To display the data and the diffusion model fits, we computed the average over participants for quantile RTs (see Figure 3A) and for the proportion of “large” and “small” responses as a function of the numerosity categories. We also averaged the parameter estimates over participants and computed the corresponding model predictions; we then generated the quantile probability functions. To display the quality of fit of the model to the data, Figure 3B shows the observed and predicted quantile RTs (vertical) and the proportion of “large” and “small” responses (horizontal), as a function of the number of asterisks (numerosity categories) presented. These graphs contain information about all of the data and model predictions of the experiment: the probabilities of correct and error responses and the shapes of the RT distributions for both correct and error responses. As Figure 3B shows, the probability of a “large” response varied from near 1 for stimuli with large numbers of asterisks to near 0 for stimuli with small numbers of asterisks (cf. Figure 1). Median RT increased for the more difficult stimuli (numbers of asterisks close to 50), with most of the slowing coming from the skewing of the RT distributions, because the .9 quantile RTs increased much more than did the .1 quantile RTs.

Figure 3.

Figure 3

Response time (RT) quantiles and response proportions.
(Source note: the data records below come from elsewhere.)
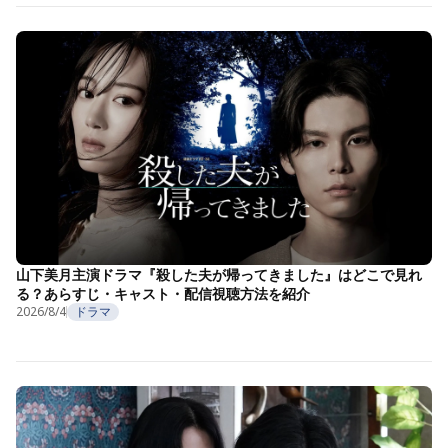
山下美月主演ドラマ『殺した夫が帰ってきました』はどこで見れ
る？あらすじ・キャスト・配信視聴方法を紹介
2026/8/4
ドラマ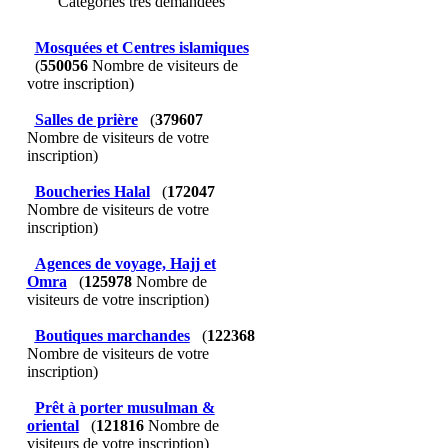
Catégories très demandées
Mosquées et Centres islamiques
(
550056
Nombre de visiteurs de
votre inscription)
Salles de prière
(
379607
Nombre de visiteurs de votre
inscription)
Boucheries Halal
(
172047
Nombre de visiteurs de votre
inscription)
Agences de voyage, Hajj et
Omra
(
125978
Nombre de
visiteurs de votre inscription)
Boutiques marchandes
(
122368
Nombre de visiteurs de votre
inscription)
Prêt à porter musulman &
oriental
(
121816
Nombre de
visiteurs de votre inscription)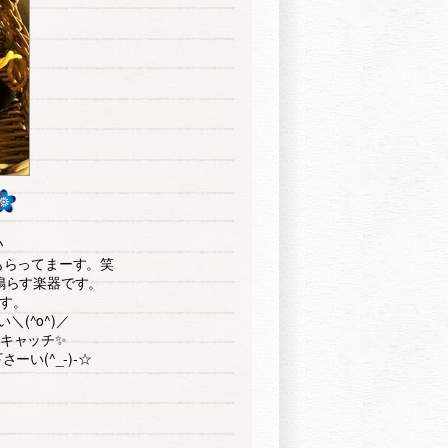
♪
もらってまーす。笑
鳴らす楽器です。
す。
(^o^)／
キャッチ✨
い(^_-)-☆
Panel A shows an RT distribution histogram (the circles joined by lines), with the quantile RTs identified on the abscissa and as rectangles with .2 area between the .1, .3, .5 (median), .7, and .9 quantiles and .095 area between extremes, the .005 and .1 quantiles and the .9 and .995 quantiles (we use .005 and .995 for illustration as being a little less variable than the maximum and minimum). Panel A shows that the six rectangles between and outside the five quantiles approximate the density function rather well. Panel B shows quantile probability functions for “large” and “small” responses for the three sessions in the experimental group (Session 1 baseline, Session 2 sleep-deprived, and Session 3 recovery) and in the control group. The quantile RTs in each vertical line of Xs from the bottom to the top are the .1, .3, .5 (median), .7, and .9 quantiles, respectively. The Xs represent the data, and the os joined with lines represent the predicted quantile RTs from the diffusion model. The eight columns of Xs in each graph are for eight different stimulus categories—namely, 31–35, 36–40, 41–45, 46–50, 51–55, 56–60, 61–65, and 66–70 asterisks for “large” responses; for “small” responses, the columns of Xs are for the same eight stimulus categories, but in the opposite order. The horizontal position of the columns of Xs indicates the response proportion for that category. Note that extreme error quantiles could not be computed for some of the numerosity categories because there were too few errors for some participants, so only the median RT value is plotted.

Parameter Estimates

The average model parameter estimates are shown in Table 1 and plotted in Figure 4, as a function of session and experimental versus control groups. For the sleep-deprivation session, relative to the baseline and recovery sessions and to the control group, boundary separation increased, drift rates decreased, variability in starting point and nondecision components increased, and the proportion of contaminants increased.

Table 1.

Parameter Values Averaged over Participants

Session a Ter η sz v1 v2 v3 v4 po st vc z χ2
Experimental Group
 Baseline .151 .428 .171 .066 .546 .416 .271 .093 .003 .138 .007 .075 101
 Sleep-deprived .189 .401 .216 .130 .403 .318 .198 .083 .101 .165 .011 .089 163
 Recovery .151 .420 .209 .083 .615 .491 .308 .110 .001 .113 .005 .076 101
Control Group
 Baseline .152 .428 .179 .069 .558 .452 .300 .097 .007 .139 .004 .073 88
 Control .136 .426 .165 .061 .549 .453 .294 .099 .012 .127 .005 .064 79
 Recovery .132 .412 .156 .061 .579 .456 .311 .100 .014 .119 −.002 .064 81

Note—a, upper boundary of accumulation of information over time; Ter, mean of the distribution of times taken up by the nondecision component, in seconds. η, sz, and st represent across-trial variability in drift rate, in starting point, and in the nondecision component, respectively. v1, v2, v3, and v4 represent the four distinct drift-rate parameters for the eight numerosity categories (see the text for details). po, proportion of contaminants; vc, drift criterion; z, starting point of accumulation of information over time. χ2 represents the goodness-of-fit index with critical value 102 for 76 degrees of freedom. For a total of k numerosity categories and a model with m parameters, the degrees of freedom are k(12 − 1) − m, where 12 comes from the number of bins between and outside the response time quantiles for correct and error responses for a single category (minus 1, because the total probability mass must be 1). There were k = 8 numerosity categories in the experiment and m = 12 parameters in the model, so df = 88 − 12 = 76.

Figure 4.

Figure 4

Plots of the diffusion model parameters averaged over participants for the three sessions in the experimental (sleep-deprived) group (1) and the control group (2). Sleep deprivation in Session 2 produced significant effects of boundary separation, the proportion of contaminants, the three drift rates, starting point variability across trials, and nondecision variability across trials. The effects on the nondecision component and variability in drift rate across trials were not significant.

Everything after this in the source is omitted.